28 years on, a Delhi man has been acquitted of charge of taking Rs 250 bribe by the Delhi High Court. Seventy nine-year-old Jagannath, a former municipal corporation employee in Malviya Nagar, now lives with the hope of getting his gratuity from the civic body after the Delhi high court recently acquitted him, after 28 years, of the charge of taking a bribe of Rs 250 to release an impounded cow.

“Even though I have retired in 2002, I am yet to get my gratuity. But I fear that none of the records would be available because records that are 10 years or older are not maintained,” Jagannath said.

Jagannath, who has a family of eight to take care of, was earlier convicted by a trial court in February 2002, after he was allegedly caught red-handed by the anti-corruption branch of the Central Bureau of Investigation (ACB-CBI) in 1991 on the complaint of a man named Jeet Ram.

Ram had complained that Jagannath had demanded the bribe to release a cow which the MCD (then a single body) officials had impounded. Jagannath was employed as a munshi in the department.

According to the ACB-CBI, the team found him reiterating the demand and accepting the amount.

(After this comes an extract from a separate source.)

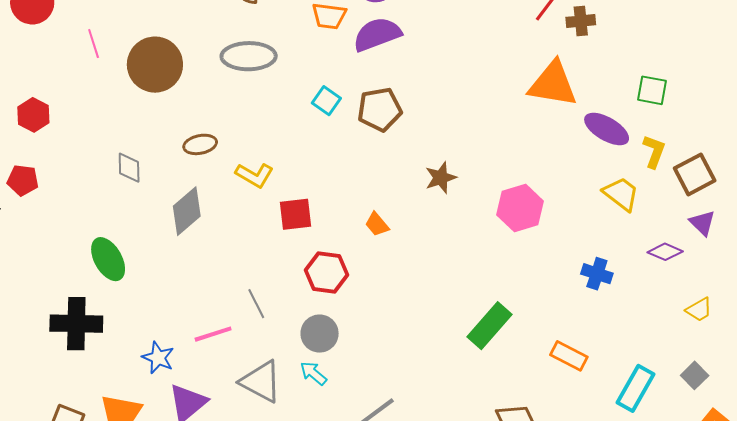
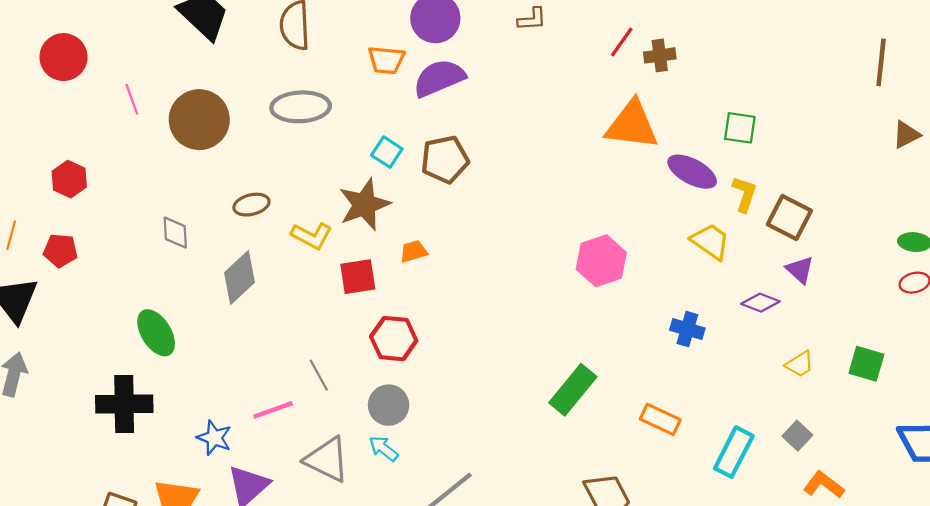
brown square: (695, 174) -> (789, 218), turned -33
brown star: (441, 178) -> (364, 204), moved, size x1.5
orange trapezoid: (377, 224) -> (414, 251), moved, turned 116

They also claimed that the money was later recovered from his pocket.

Jagannath was suspended for three years. His family, including his handicapped son, had a hard time. Ravi, Jagannath’s fifth child, narrated how he along with his other siblings had to study and work at the same time to make the ends meet.

“I was just 16 at the time. My father told us that now we will have to fend for ourselves. We studied and worked to earn our bread,” Ravi said, adding that things improved only after his father was reinstated.

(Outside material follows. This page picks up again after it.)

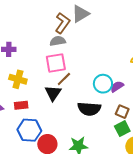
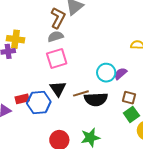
yellow cross: (18, 79) -> (16, 39), moved
brown line: (64, 79) -> (81, 93), moved, turned 35
red rectangle: (21, 105) -> (22, 99), moved
blue hexagon: (29, 130) -> (39, 103), moved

Jagannath, who now hardly walks, pleaded not guilty and faced trial. A trial court, in 2002, found him guilty of accepting the bribe and awarded him a one-year sentence and a fine.

He appealed in the Delhi High Court in 2002 following which his sentence was suspended on April 9, 2002. Appearing for him in the high court, advocate Sumer Kumar Sethi, contended that his client was old and has been fighting for justice from a long time.

Seventeen years after he was convicted, on May 23, justice R K Gauba acquitted Jagannath extending him the benefit of doubt.

The court said there was a lot of confusion with the recovery of the bribe. “It appears unnatural that the first search would reveal possession of only the bribe money and after such recovery had been effected, the personal search would bring out a larger amount of money,” the court said, adding that the “sequence of events, as set out in the prosecution case, evoke uneasy feeling as to its credibility, particularly when two crucial witnesses are not very sure about the two separate recoveries”.

The court also noted that the trial court seems to have proceeded on the assumption that the detention of the cow was itself illegal.

“If so, the appellant (Jagannath) cannot be held responsible for such an act as it would be the municipal official who had brought the cow to the cattle pound who would be accountable,” justice Gauba said in a seven-page judgment.

The court set aside the sentence and fine imposed on Jagannath, who now is relieved to have his name cleared of the charge.

“I am happy that after my struggle of 28 years, I have finally got justice. I was framed and now I am cleared of all charges. I would have been happy if the vigilance department also clears my name and I’m able to get my gratuity,” he said.